> WORK TO COMPLETE
Collect each line of the entries that holds the string "bagi".

BEGIN

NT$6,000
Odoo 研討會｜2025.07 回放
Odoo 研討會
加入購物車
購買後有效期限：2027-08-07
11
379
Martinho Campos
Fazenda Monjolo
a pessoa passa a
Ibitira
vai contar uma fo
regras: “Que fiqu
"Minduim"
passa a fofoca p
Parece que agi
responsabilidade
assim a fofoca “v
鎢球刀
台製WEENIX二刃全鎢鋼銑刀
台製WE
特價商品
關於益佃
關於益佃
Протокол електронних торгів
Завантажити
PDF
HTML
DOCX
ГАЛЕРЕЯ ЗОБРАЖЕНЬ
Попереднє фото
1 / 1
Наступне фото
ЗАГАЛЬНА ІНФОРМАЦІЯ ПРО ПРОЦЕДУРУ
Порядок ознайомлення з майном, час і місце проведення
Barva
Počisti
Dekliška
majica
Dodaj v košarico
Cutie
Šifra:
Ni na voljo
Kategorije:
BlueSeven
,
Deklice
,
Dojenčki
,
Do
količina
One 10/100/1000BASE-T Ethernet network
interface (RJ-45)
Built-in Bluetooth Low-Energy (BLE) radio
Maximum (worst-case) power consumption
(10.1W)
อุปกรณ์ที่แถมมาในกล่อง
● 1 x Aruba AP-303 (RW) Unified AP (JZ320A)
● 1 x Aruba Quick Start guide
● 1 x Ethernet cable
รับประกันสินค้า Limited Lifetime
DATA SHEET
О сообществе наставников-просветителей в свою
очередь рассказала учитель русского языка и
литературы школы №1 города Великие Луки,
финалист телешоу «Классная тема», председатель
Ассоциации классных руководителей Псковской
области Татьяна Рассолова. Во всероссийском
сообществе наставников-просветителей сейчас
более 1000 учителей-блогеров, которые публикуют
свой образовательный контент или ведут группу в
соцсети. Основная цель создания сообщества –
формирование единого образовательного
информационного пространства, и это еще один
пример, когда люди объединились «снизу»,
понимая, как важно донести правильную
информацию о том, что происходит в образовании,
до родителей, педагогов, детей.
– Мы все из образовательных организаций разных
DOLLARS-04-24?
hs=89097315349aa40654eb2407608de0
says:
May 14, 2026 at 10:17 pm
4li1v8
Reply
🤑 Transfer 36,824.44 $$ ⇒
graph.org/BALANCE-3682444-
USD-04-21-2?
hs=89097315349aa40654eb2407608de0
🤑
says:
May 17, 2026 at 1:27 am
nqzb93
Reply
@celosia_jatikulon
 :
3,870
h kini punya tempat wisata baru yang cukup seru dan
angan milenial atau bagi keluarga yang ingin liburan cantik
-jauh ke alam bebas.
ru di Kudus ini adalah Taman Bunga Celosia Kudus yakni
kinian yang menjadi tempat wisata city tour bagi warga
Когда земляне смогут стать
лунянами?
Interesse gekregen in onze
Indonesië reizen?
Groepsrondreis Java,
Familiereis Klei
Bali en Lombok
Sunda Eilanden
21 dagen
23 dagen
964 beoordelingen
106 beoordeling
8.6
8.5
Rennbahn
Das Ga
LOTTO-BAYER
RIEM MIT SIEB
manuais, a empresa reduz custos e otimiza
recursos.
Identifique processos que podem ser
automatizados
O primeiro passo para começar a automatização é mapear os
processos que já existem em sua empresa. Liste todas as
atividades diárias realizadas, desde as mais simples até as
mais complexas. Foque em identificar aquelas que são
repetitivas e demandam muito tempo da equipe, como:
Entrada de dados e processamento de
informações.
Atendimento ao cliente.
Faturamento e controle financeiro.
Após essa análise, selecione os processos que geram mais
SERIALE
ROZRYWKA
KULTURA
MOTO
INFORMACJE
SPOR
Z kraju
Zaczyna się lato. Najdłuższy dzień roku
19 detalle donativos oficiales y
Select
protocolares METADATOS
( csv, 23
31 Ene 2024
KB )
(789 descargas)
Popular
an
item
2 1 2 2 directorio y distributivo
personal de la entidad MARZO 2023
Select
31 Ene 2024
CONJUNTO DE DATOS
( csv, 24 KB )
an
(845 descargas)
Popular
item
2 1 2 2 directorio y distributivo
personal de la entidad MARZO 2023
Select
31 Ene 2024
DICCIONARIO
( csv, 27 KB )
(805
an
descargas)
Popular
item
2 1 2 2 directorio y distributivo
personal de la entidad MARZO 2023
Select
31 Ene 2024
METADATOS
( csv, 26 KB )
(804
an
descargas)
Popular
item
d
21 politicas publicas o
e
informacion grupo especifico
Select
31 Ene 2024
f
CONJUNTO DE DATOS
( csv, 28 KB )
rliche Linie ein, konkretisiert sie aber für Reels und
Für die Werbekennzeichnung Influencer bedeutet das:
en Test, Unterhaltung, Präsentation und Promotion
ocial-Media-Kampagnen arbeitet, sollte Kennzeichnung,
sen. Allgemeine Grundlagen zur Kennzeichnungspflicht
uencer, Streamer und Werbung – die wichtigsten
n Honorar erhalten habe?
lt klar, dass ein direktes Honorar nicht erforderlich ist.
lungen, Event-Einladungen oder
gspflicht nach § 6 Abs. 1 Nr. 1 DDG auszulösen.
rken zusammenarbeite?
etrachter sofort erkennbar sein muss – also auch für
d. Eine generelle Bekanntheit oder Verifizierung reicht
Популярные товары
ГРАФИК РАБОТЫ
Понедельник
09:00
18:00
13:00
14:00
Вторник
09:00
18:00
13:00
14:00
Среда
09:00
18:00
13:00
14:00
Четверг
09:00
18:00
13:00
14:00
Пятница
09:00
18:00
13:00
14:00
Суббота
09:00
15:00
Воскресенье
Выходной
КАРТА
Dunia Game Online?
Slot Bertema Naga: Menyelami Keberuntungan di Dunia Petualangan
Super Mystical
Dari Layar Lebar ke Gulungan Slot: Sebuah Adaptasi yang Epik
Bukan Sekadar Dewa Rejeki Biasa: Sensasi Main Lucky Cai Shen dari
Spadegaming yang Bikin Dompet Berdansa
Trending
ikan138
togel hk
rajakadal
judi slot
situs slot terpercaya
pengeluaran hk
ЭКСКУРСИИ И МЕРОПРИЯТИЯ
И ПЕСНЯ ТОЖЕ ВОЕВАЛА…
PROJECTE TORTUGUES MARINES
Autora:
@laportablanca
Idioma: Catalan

END

> SOLUTION FOR THIS PROBLEM
angan milenial atau bagi keluarga yang ingin liburan cantik
kinian yang menjadi tempat wisata city tour bagi warga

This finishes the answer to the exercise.